··· SUPPLIED RECORDS

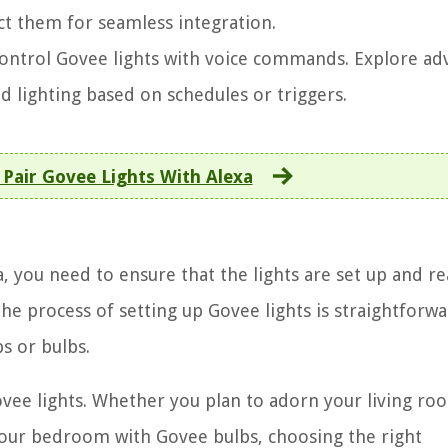
ct them for seamless integration.
 control Govee lights with voice commands. Explore a
d lighting based on schedules or triggers.
Pair Govee Lights With Alexa
, you need to ensure that the lights are set up and re
e process of setting up Govee lights is straightforwa
s or bulbs.
 Govee lights. Whether you plan to adorn your living ro
 your bedroom with Govee bulbs, choosing the right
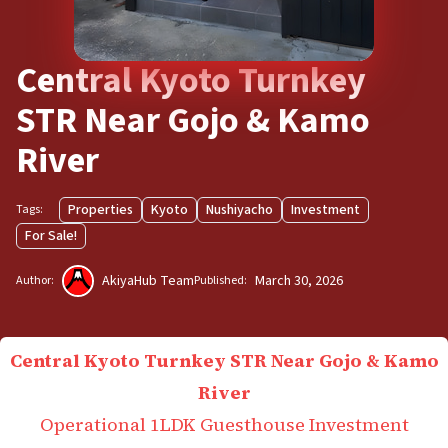
Central Kyoto Turnkey
STR Near Gojo & Kamo
River
Properties
Kyoto
Nushiyacho
Investment
Tags:
For Sale!
AkiyaHub Team
March 30, 2026
Author:
Published:
Central Kyoto Turnkey STR Near Gojo & Kamo
River
Operational 1LDK Guesthouse Investment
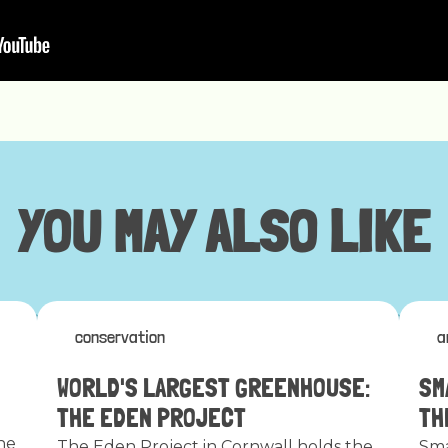
YOU MAY ALSO LIKE
conservation
a
WORLD'S LARGEST GREENHOUSE:
SM
THE EDEN PROJECT
TH
he
The Eden Project in Cornwall holds the
Sma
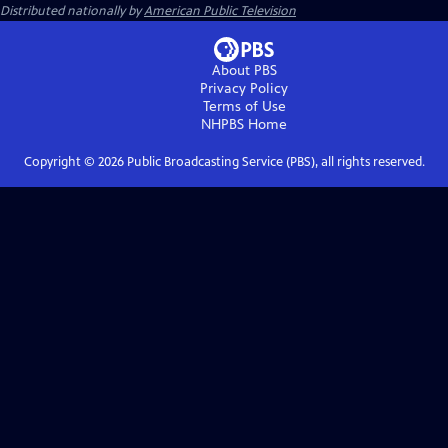
Distributed nationally by
American Public Television
About PBS
Privacy Policy
Terms of Use
NHPBS
Home
Copyright ©
2026
Public Broadcasting Service (PBS), all rights reserved.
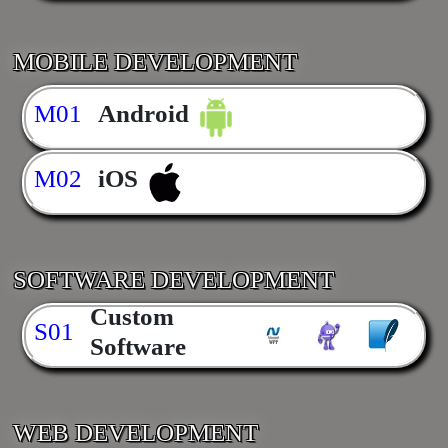
MOBILE DEVELOPMENT
M01
Android
M02
iOS
SOFTWARE DEVELOPMENT
Custom
S01
Software
WEB DEVELOPMENT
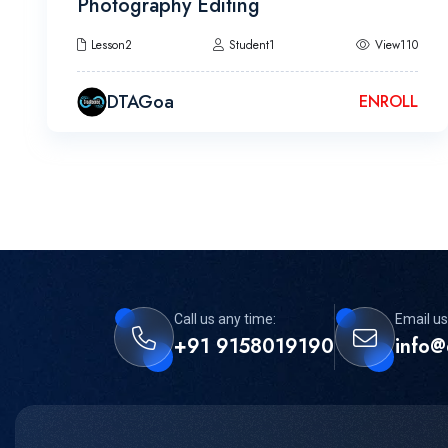
Photography Editing
Lesson2
Student1
View110
DTAGoa
ENROLL
Call us any time:
Email us
+91 9158019190
info@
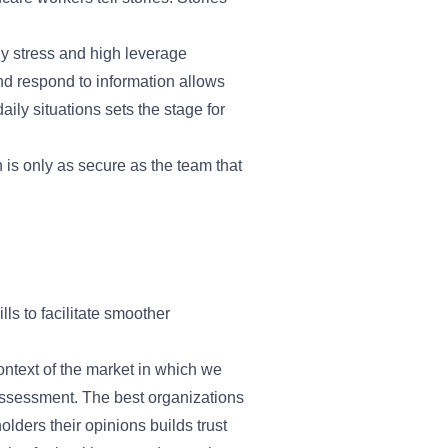
ly stress and high leverage
nd respond to information allows
ily situations sets the stage for
 is only as secure as the team that
lls to facilitate smoother
context of the market in which we
assessment. The best organizations
lders their opinions builds trust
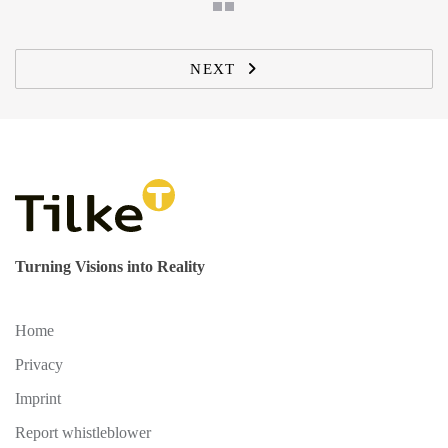
NEXT
Turning Visions into Reality
Home
Privacy
Imprint
Report whistleblower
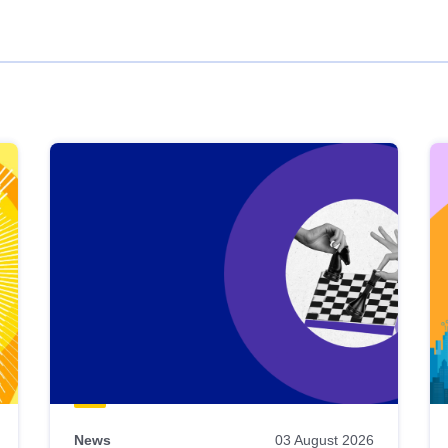
News
03 August 2026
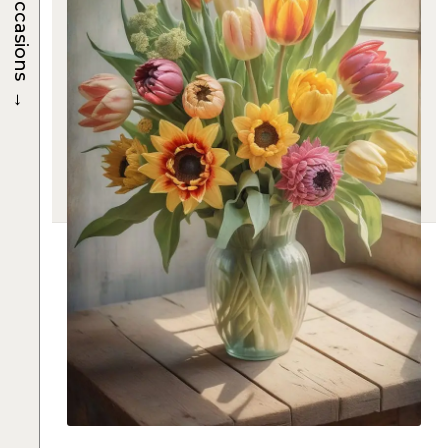
Occasions
→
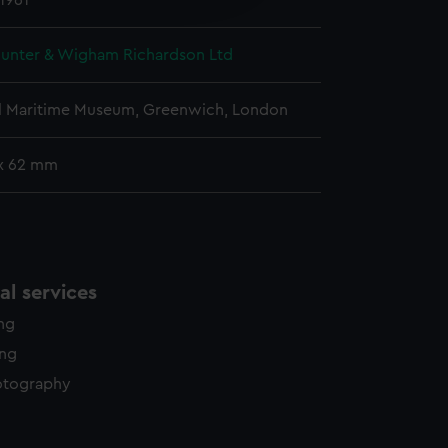
 1961
y time.
unter & Wigham Richardson Ltd
l Maritime Museum, Greenwich, London
x 62 mm
l services
ing
ing
otography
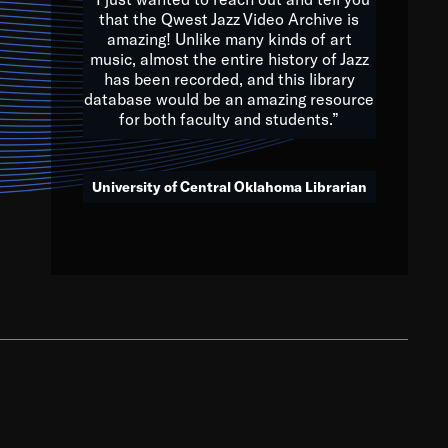
that the Qwest Jazz Video Archive is
amazing! Unlike many kinds of art
you to embrace and celebrate
music, almost the entire history of Jazz
has been recorded, and this library
aking action in all fields of
database would be an amazing resource
morrow.
for both faculty and students.”
University of Central Oklahoma Librarian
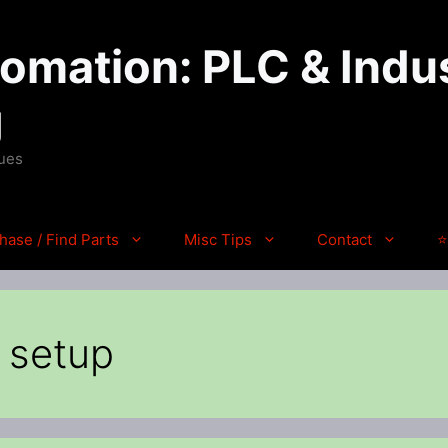
mation: PLC & Indus
g
ques
hase / Find Parts
Misc Tips
Contact
⭐
p setup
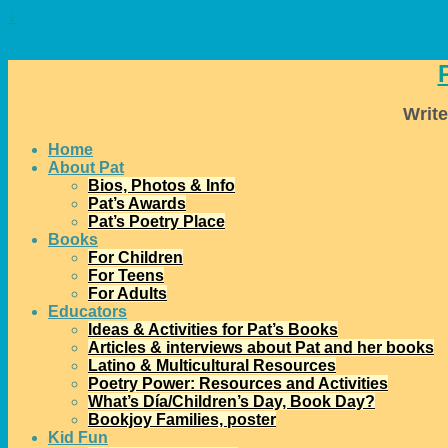
↓
Write
Home
About Pat
Bios, Photos & Info
Pat’s Awards
Pat’s Poetry Place
Books
For Children
For Teens
For Adults
Educators
Ideas & Activities for Pat’s Books
Articles & interviews about Pat and her books
Latino & Multicultural Resources
Poetry Power: Resources and Activities
What’s Día/Children’s Day, Book Day?
Bookjoy Families, poster
Kid Fun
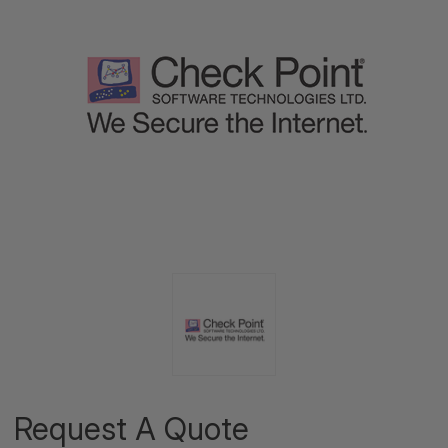
Request A Quote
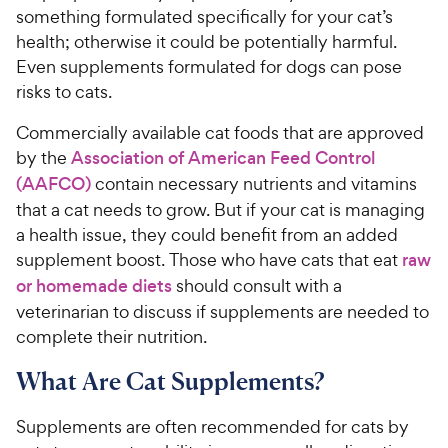
something formulated specifically for your cat’s
health; otherwise it could be potentially harmful.
Even supplements formulated for dogs can pose
risks to cats.
Commercially available cat foods that are approved
by the
Association of American Feed Control
(AAFCO)
contain necessary nutrients and vitamins
that a cat needs to grow. But if your cat is managing
a health issue, they could benefit from an added
supplement boost. Those who have cats that eat
raw
or homemade diets
should consult with a
veterinarian to discuss if supplements are needed to
complete their nutrition.
What Are Cat Supplements?
Supplements are often recommended for cats by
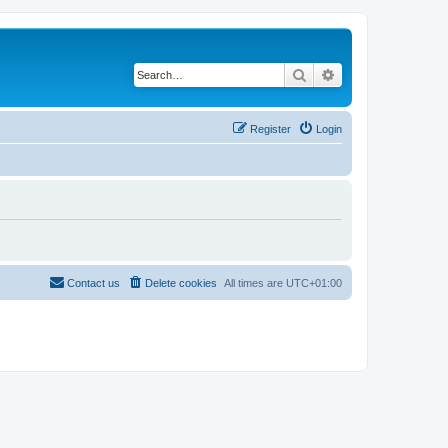
Search
Advanced search
Register
Login
Contact us
Delete cookies
All times are
UTC+01:00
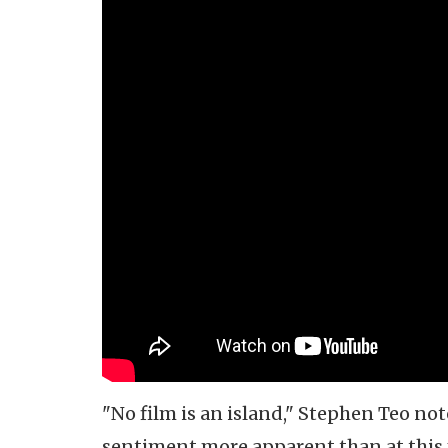
"No film is an island," Stephen Teo not
sentiment more apparent than at this y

······

● EXERCISE PROMPT
Work through the records above line by line and count those that hold the string "Turnkey". Give only the result.

● REPLY TO THE EXERCISE
2